『青いターバンの少女(真珠の耳飾の少女)』というフェルメールの画の少女が主人公の物語
……。と言っても、伝記物でもなんでもなくて、作者がフェルメールの画から話を引き出した完全な創作である。
何年か前に映画化されていて、興味はあったのだけど映画は観ず仕舞いで、ずっと気になっていたところに原作を発見したので手に取ってみた次第。
真珠の耳飾りの少女
16歳の娘フリートは、画家フェルメールの家の女中になったとき、失明した父の身の回りの世話をしていた経験を活かし、アトリエの掃除と整頓も任されることになった。
そんなフリートを待っていたのは、波乱含みの人間関係だった。
子だくさんで粗忽なため、アトリエの出入りを禁じられている夫人カタリーナとの確執、気丈で抜け目ない、夫人の実母マーリア・ティンスとの駆け引き、フリートを目の敵にし、意地悪ばかりする次女コルネーリアとの諍い、贔屓の肉屋の息子ピーテルがフリートに寄せる恋慕、フェルメールのパトロンである身分を悪用し、フリートに言い寄るファン・ライフェン……。
しかしある日、予期せぬ出来事が起こる。
フェルメールは、フリートが色彩と構図に豊かな感性をもっていることに気づき、顔料の調合を任せる。天才画家の絵画に心服するフリートは、旦那様への思いを募らせ、2人の親密さも徐々に増していく。
アマゾンより引用
感想
ヒロインは画家であるフェルメール家の女中さん。当節流行中の「メイド」なんてものじゃなくて、ガッツリ働く「女中さん」ってところがポイント。
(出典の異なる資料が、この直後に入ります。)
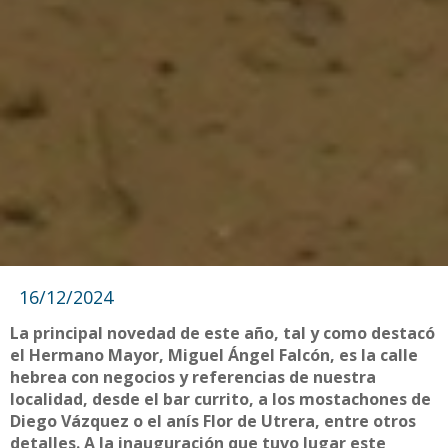
16/12/2024
La principal novedad de este año, tal y como destacó
el Hermano Mayor, Miguel Ángel Falcón, es la calle
hebrea con negocios y referencias de nuestra
localidad, desde el bar currito, a los mostachones de
Diego Vázquez o el anís Flor de Utrera, entre otros
detalles. A la inauguración que tuvo lugar este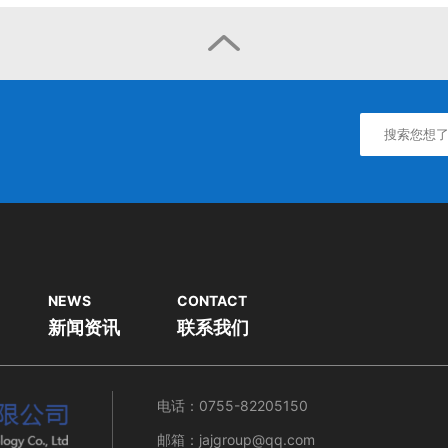

NEWS
CONTACT
新闻资讯
联系我们
电话：0755-82205150
邮箱：jajgroup@qq.com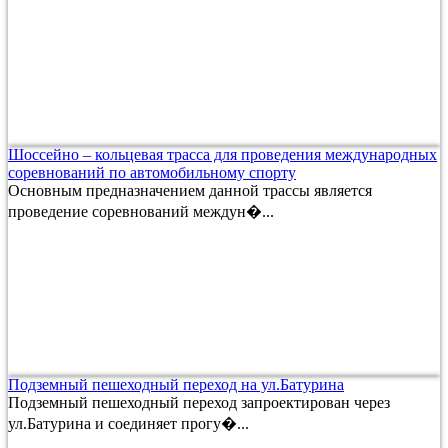
Шоссейно – кольцевая трасса для проведения международных
соревнований по автомобильному спорту
Основным предназначением данной трассы является
проведение соревнований междун�...
Подземный пешеходный переход на ул.Батурина
Подземный пешеходный переход запроектирован через
ул.Батурина и соединяет прогу�...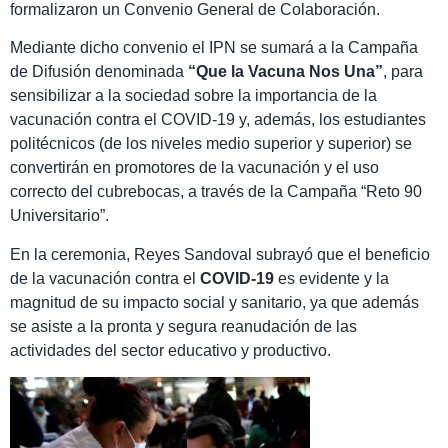
formalizaron un Convenio General de Colaboración.
Mediante dicho convenio el IPN se sumará a la Campaña
de Difusión denominada
“Que la Vacuna Nos Una”
, para
sensibilizar a la sociedad sobre la importancia de la
vacunación contra el COVID-19 y, además, los estudiantes
politécnicos (de los niveles medio superior y superior) se
convertirán en promotores de la vacunación y el uso
correcto del cubrebocas, a través de la Campaña “Reto 90
Universitario”.
En la ceremonia, Reyes Sandoval subrayó que el beneficio
de la vacunación contra el
COVID-19
es evidente y la
magnitud de su impacto social y sanitario, ya que además
se asiste a la pronta y segura reanudación de las
actividades del sector educativo y productivo.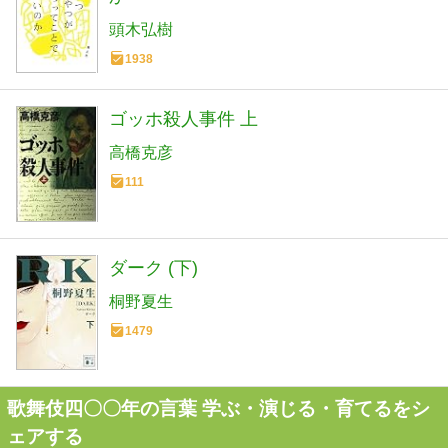
頭木弘樹
1938
ゴッホ殺人事件 上
高橋克彦
111
ダーク (下)
桐野夏生
1479
歌舞伎四〇〇年の言葉 学ぶ・演じる・育てるをシ
ェアする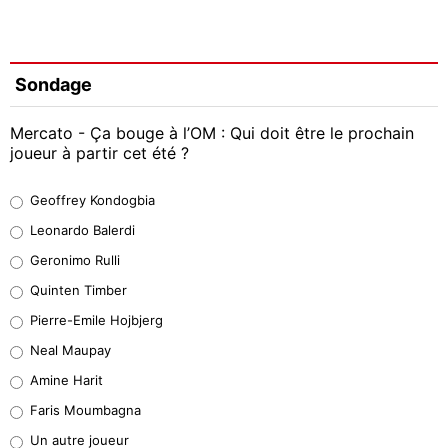
Sondage
Mercato - Ça bouge à l’OM : Qui doit être le prochain
joueur à partir cet été ?
Geoffrey Kondogbia
Geoffrey Kondogbia
38%
Leonardo Balerdi
Leonardo Balerdi
Geronimo Rulli
32%
Quinten Timber
Geronimo Rulli
Pierre-Emile Hojbjerg
5%
Neal Maupay
Quinten Timber
Amine Harit
1%
Faris Moumbagna
Pierre-Emile Hojbjerg
Un autre joueur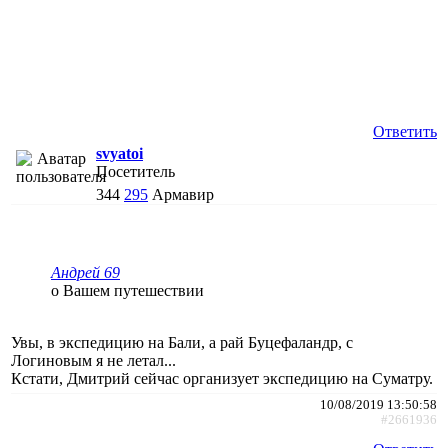
Ответить
svyatoi
Посетитель
344
295
Армавир
Андрей 69
о Вашем путешествии
Увы, в экспедицию на Бали, а рай Буцефаландр, с
Логиновым я не летал...
Кстати, Дмитрий сейчас организует экспедицию на Суматру.
10/08/2019 13:50:58
#2661936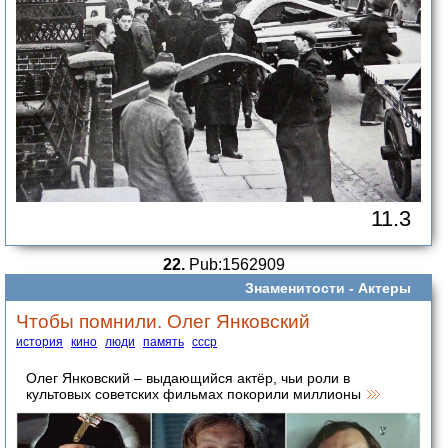
11.3
22.
Pub:1562909
Знаменитости -
Актеры
Чтобы помнили. Олег Янковский
история
кино
люди
память
ссср
Олег Янковский – выдающийся актёр, чьи роли в
культовых советских фильмах покорили миллионы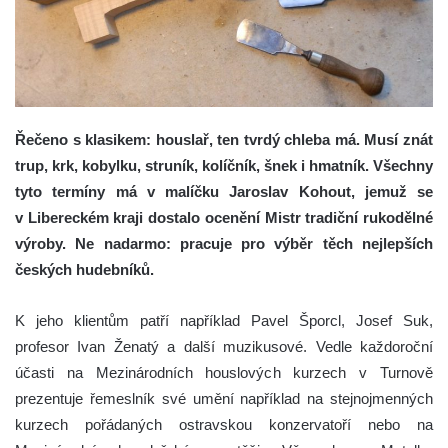
Řečeno s klasikem: houslař, ten tvrdý chleba má. Musí znát
trup, krk, kobylku, struník, kolíčník, šnek i hmatník. Všechny
tyto termíny má v malíčku Jaroslav Kohout, jemuž se
v Libereckém kraji dostalo ocenění Mistr tradiční rukodělné
výroby. Ne nadarmo: pracuje pro výběr těch nejlepších
českých hudebníků.
K jeho klientům patří například Pavel Šporcl, Josef Suk,
profesor Ivan Ženatý a další muzikusové. Vedle každoroční
účasti na Mezinárodních houslových kurzech v Turnově
prezentuje řemeslník své umění například na stejnojmenných
kurzech pořádaných ostravskou konzervatoří nebo na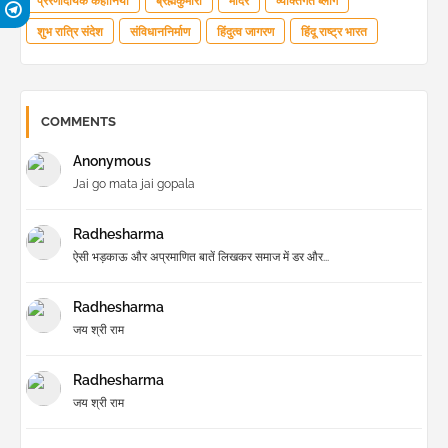
प्रेरणादायक कहानियां
ब्रह्मकुमारी
मंदिर
व्यक्तिगत ब्लॉग
शुभ रात्रि संदेश
संविधाननिर्माण
हिंदुत्व जागरण
हिंदू राष्ट्र भारत
COMMENTS
Anonymous
Jai go mata jai gopala
Radhesharma
ऐसी भड़काऊ और अप्रमाणित बातें लिखकर समाज में डर और...
Radhesharma
जय श्री राम
Radhesharma
जय श्री राम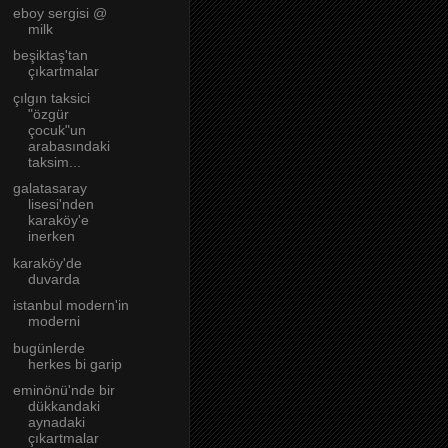
eboy sergisi @
milk
beşiktaş'tan
çıkartmalar
çılgın taksici
"özgür
çocuk"un
arabasındaki
taksim...
galatasaray
lisesi'nden
karaköy'e
inerken
karaköy'de
duvarda
istanbul modern'in
moderni
bugünlerde
herkes bi garip
eminönü'nde bir
dükkandaki
aynadaki
çıkartmalar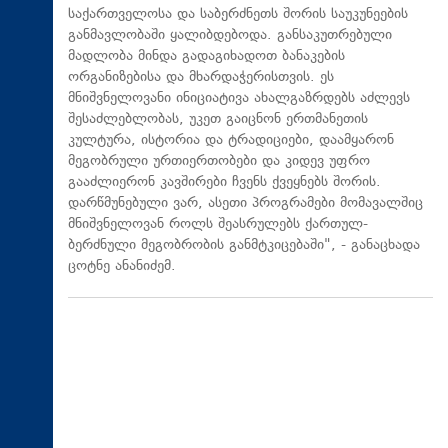
საქართველოსა და საბერძნეთს შორის საუკუნეების
განმავლობაში ყალიბდებოდა. განსაკუთრებული
მადლობა მინდა გადაგიხადოთ ბანაკების
ორგანიზებისა და მხარდაჭერისთვის. ეს
მნიშვნელოვანი ინიციატივა ახალგაზრდებს აძლევს
შესაძლებლობას, უკეთ გაიცნონ ერთმანეთის
კულტურა, ისტორია და ტრადიციები, დაამყარონ
მეგობრული ურთიერთობები და კიდევ უფრო
გააძლიერონ კავშირები ჩვენს ქვეყნებს შორის.
დარწმუნებული ვარ, ასეთი პროგრამები მომავალშიც
მნიშვნელოვან როლს შეასრულებს ქართულ-
ბერძნული მეგობრობის განმტკიცებაში", - განაცხადა
ცოტნე ანანიძემ.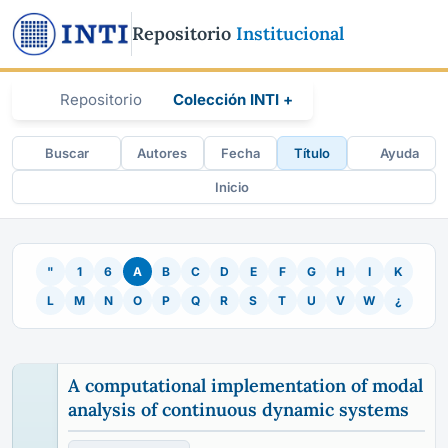
Repositorio
Institucional
Repositorio
Colección INTI +
Buscar
Autores
Fecha
Título
Ayuda
Inicio
"
1
6
A
B
C
D
E
F
G
H
I
K
L
M
N
O
P
Q
R
S
T
U
V
W
¿
A computational implementation of modal
analysis of continuous dynamic systems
少女が家族と離れて淋しかったり、フェルメール家についてあれこれ感じたりする様子は読んでいて好感度大。
プロテスタントの家庭で育った少女が、カトリックの家庭で働くことについての葛藤のようなものも興味深かった。
しかし、このこの作品のメインは「恋」だったりする。
結末から言うと少女の恋の相手は彼女の雇い主のフェルメールで、当然ながら結ばれることはないし、少女は彼女を慕ってくれる肉屋の若者と結婚する。
なんて言うのかなぁ。互いの魂が惹かれあうような結びつきって、いいなぁ……と思った。
なるべくして引き合っていくと言うのか。ドロドロとして恋愛でもなんでも無かったし、どちらかと言うと地味な話だったけれど、しみじみと切なくて素晴らしかった。
そしてフェルメールの自分勝手な芸術家っぷりも「やっぱり才能ある人は違うなぁ」と面白かった。
きっと少女は肉屋の若者の貞淑な妻として、それなりに幸せに暮らして行くのだろうけれど、フェルメールと過ごした時間は彼女にとって綺羅星のように輝き続けるのだろうし、ずっとずっと好きなのだろうと思う。
フェルメールに恋した少女は、しかし肉屋の若者と愛を育んでいくのだろうなぁ。切ないけれど、世の中そんなものだ。
心中とか逃避行があったりする、ぶっちぎりの恋愛譚も面白いけれど、こういう恋物語も良い。
久しぶりに自分自身の感覚に沿う恋愛物語で、非常に満足させてもらった1冊である。